The LPML for the joint model is then calculated as the sum of (8) and (9). Models with higher LPML are better models.

5 Simulation studies

To investigate the performance of the estimation, we generated data from a non-homogeneous Poisson point process defined on a square B=[−1,1]×[−1,1] with intensity λ(si)=100λ0exp(β1xi+β2yi), where si=(xi,yi)∈B is the location for every data point. For each s_i, i = 1, …, N, the mark m(s_i) follows a logistic model with two covariates in addition to λ and intercept:

(10)m(si)∼Bern(pi),log it(pi)=ξλ(si)+α0+α1Z1i+α2Z2i .

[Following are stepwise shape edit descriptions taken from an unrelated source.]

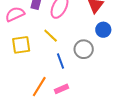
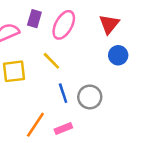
gray circle: (84, 49) -> (90, 97), moved

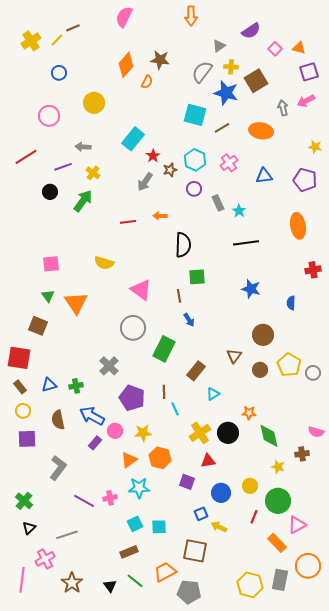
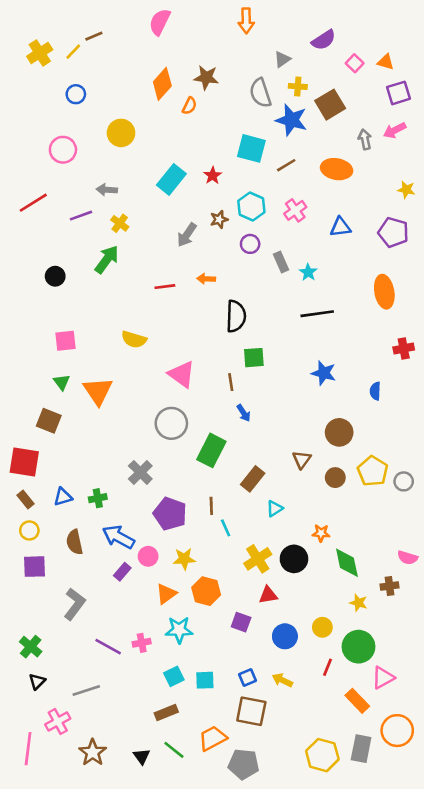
gray semicircle: (202, 72) -> (260, 93), turned -55
red star: (153, 156) -> (213, 176), moved
black circle: (50, 192) -> (55, 276), moved
blue square: (201, 514) -> (247, 678), moved

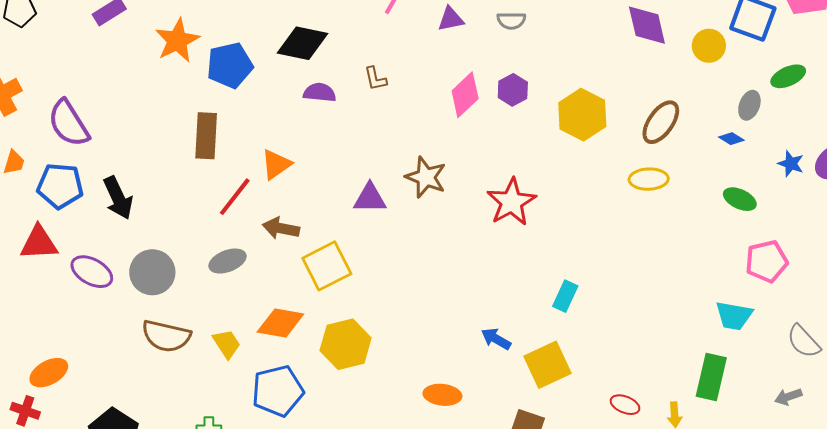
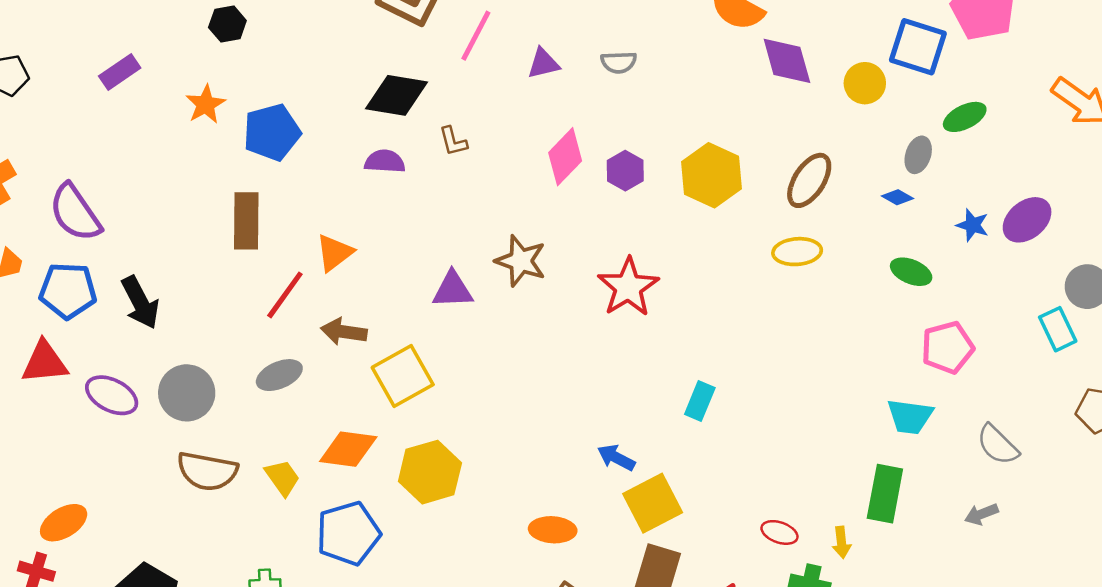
orange star: (177, 40) -> (206, 104), size x0.7
black diamond: (303, 43) -> (396, 95), moved
purple hexagon: (513, 90) -> (625, 171), moved
yellow square: (548, 365) -> (653, 503), moved

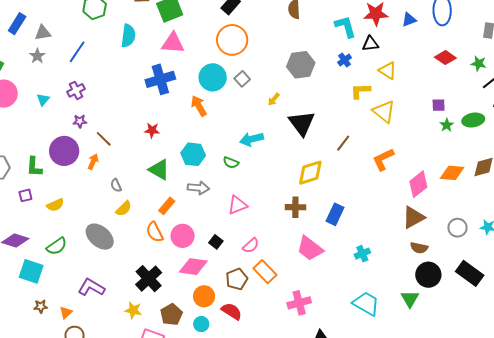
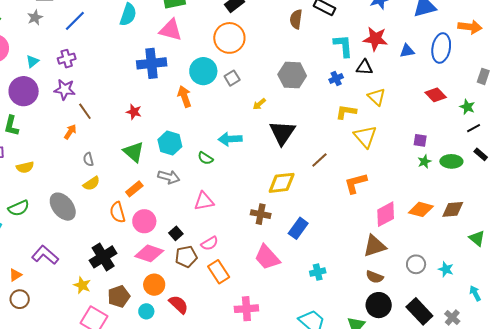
purple star: (80, 121) -> (65, 90), size x1.5
purple circle: (64, 151) -> (24, 91), moved
brown pentagon: (237, 279) -> (186, 257), moved

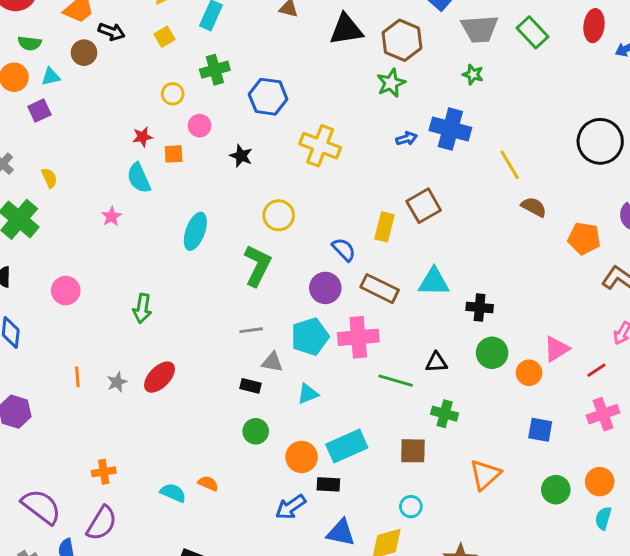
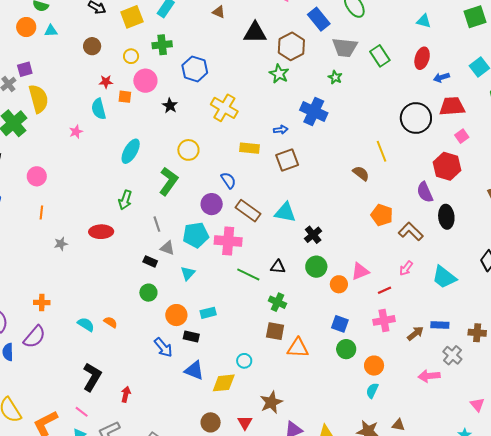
yellow square: (164, 37) -> (132, 17), size x1.6
brown circle: (84, 53) -> (92, 46), moved
green star: (391, 83) -> (279, 74), turned -30
purple square: (39, 111) -> (25, 69), moved
pink circle: (200, 126) -> (145, 81), size x1.5
blue arrow: (407, 139) -> (281, 130), moved
black circle: (600, 141) -> (416, 118), moved
yellow line: (510, 165) -> (382, 151), moved
yellow semicircle: (49, 178) -> (39, 99), size x2.0
yellow rectangle: (384, 227) -> (249, 148), moved, turned 72
orange pentagon: (584, 238) -> (382, 215), moved
green arrow: (142, 308) -> (125, 200), moved
black cross: (480, 308) -> (313, 235), turned 36
gray line: (251, 330) -> (157, 224), turned 70
orange line: (77, 377) -> (41, 212), moved
red ellipse: (159, 377) -> (101, 232), moved, turned 35
cyan triangle: (308, 394) -> (188, 273), turned -35
cyan rectangle: (347, 446) -> (208, 313), size x0.6
brown square: (413, 451) -> (275, 331), moved
orange triangle: (485, 475) -> (298, 348), turned 35
green circle: (556, 490) -> (346, 349), moved
blue arrow: (291, 507) -> (163, 347), turned -105

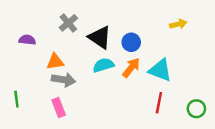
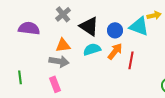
purple semicircle: (27, 40) -> (29, 28), size x1.5
orange triangle: (55, 62) -> (63, 45), moved
cyan triangle: (160, 70) -> (139, 26), moved
red line: (159, 103) -> (131, 60), moved

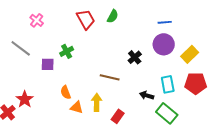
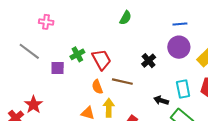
red trapezoid: (86, 19) -> (101, 60), moved
pink cross: (37, 20) -> (46, 22), turned -32
orange semicircle: (66, 92) -> (97, 87), moved

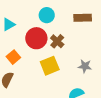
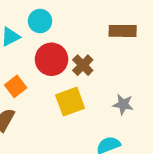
cyan circle: (47, 15) -> (40, 21), moved

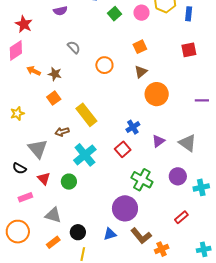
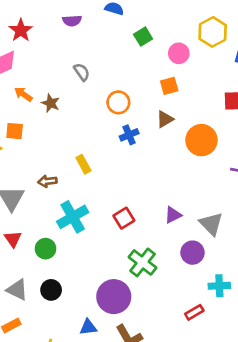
pink circle: (141, 13) -> (179, 53), moved
orange circle: (157, 94) -> (201, 140), moved
orange square: (54, 98) -> (15, 131), moved, turned 32
yellow rectangle: (86, 115) -> (83, 164), size x0.6
blue cross: (133, 127) -> (129, 135), moved
purple circle: (178, 176) -> (192, 253), moved
red rectangle: (181, 217) -> (194, 312), moved
black circle: (78, 232) -> (51, 290), moved

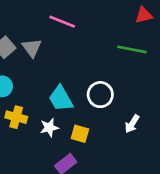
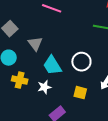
gray triangle: (32, 48) -> (35, 44), moved
yellow square: (80, 134) -> (80, 93), moved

The parameters of the model were designed to give point counts that are comparable to the basketball shot chart data. We fixed (β1,β2)=(2,1), ξ=0.5, α₀ = 0.5, and α₂ = 1. Three levels of α₁ were considered, α1∈{0.8,1,2}, in order to compare the performance of the estimation procedure under different magnitudes of the coefficients in the mark model. Two levels of λ₀ were considered, λ0∈{0.5,1}, which controls the mean of the number of points on B. It is easy to integrate in this case the intensity function over B to get the average number of points being 850 and 1700, respectively, for λ₀ = 0.5 and 1. The numbers are approximately in the range of the NBA basketball shot charts in Section 2. In the mark model, covariate Z₁ was generated from the standard normal distribution; two types of Z₂ were considered, standard normal distribution or Bernoulli with rate 0.5. The resulting range of the Bernoulli rate of the marks was within (0.55, 0.78) for all the scenarios.

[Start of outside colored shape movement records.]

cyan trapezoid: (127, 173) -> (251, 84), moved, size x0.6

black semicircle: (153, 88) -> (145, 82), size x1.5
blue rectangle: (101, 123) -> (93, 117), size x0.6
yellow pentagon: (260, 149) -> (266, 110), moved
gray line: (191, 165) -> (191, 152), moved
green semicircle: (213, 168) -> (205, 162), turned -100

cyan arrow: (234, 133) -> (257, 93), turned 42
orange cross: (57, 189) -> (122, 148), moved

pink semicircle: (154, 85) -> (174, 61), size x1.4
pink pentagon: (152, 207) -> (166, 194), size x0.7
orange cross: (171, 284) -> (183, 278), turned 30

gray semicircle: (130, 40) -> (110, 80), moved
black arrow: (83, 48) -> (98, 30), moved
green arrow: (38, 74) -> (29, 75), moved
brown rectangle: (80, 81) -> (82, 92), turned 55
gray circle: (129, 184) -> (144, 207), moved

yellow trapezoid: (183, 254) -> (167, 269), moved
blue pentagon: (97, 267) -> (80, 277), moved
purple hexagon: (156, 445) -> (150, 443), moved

For each setting, 200 data sets were generated. R package spatstat (Baddeley et al. 2005) was used to generate the Poisson point process data with the given intensity function. The priors for the model parameters were set to be (4) with the hyper-parameters σβ2=σξ2=σα2=100 and a = b = 0.01. The grid used to calculate the integration in likelihood function had resolution 100 × 100. For each data set, a MCMC was run for 20,000 iterations with the first 10,000 treated as burn-in period. For each parameter, the posterior mean was used as the point estimate and the 95% credible interval was constructed with the 2.5% lower and upper quantiles of the posterior sample.

Tables 3 and 4 in Appendix summarize the simulation results for the scenarios of standard normal Z₂ and Bernoulli Z₂, respectively. The empirical bias for all the settings are close to zero. The average posterior standard deviation from the 200 replicates is very close to the empirical standard deviation of the 200 point estimates for all the parameters, suggesting that the uncertainty of the estimator are estimated well. Consequently, the empirical coverage rates of the credible intervals are close to the nominal level 0.95. As α₁ increases, the variation increases in the mark parameter estimates but does not change in the intensity parameter estimates. As λ₀ increases, the variations of the estimates for both intensity and mark parameters get lower. Between the continuous and binary cases of Z₂, the variation in the estimates is higher in the latter case, especially for the coefficient of Z₂.

6 NBA players shot chart analysis

6.1 Covariates construction

To capture the shot styles of individual players in their shot intensity model, we follow Miller et al. (2014) to construct basis covariates that are interpreted as archetypal intensities or “shot types” used by the players. The focus is on the 35 ft by 50 ft rectangle on the side of the backboard in the offensive half court. The origin of the Cartesian coordinates (x, y) is replaced at the bottom left corner so that x∈[0,50] and y∈[0,35]. The rectangle was evenly partitioned into 50 × 35 grid boxes of 1 ft by 1 ft. Our bases construction is slightly different from that of Miller et al. (2014) in the preparation for the Nonnegative matrix factorization (NMF). First, we used a kernel estimation instead of an LGCP model to estimate the 50 × 35 intensity matrix of each individual players, which is easier to compute and more accurate in the sense of intensity fitting accuracy. Second, we used historical data instead of the current season data. In particular, a kernel estimate of the 50 × 35 intensity matrix for each of the 407 players in the previous season (2016–2017) who had made over 50 shots was used as input for the NMF. As in Miller et al. (2014), we obtained 10 bases using R package NMF (Gaujoux and Seoighe 2010).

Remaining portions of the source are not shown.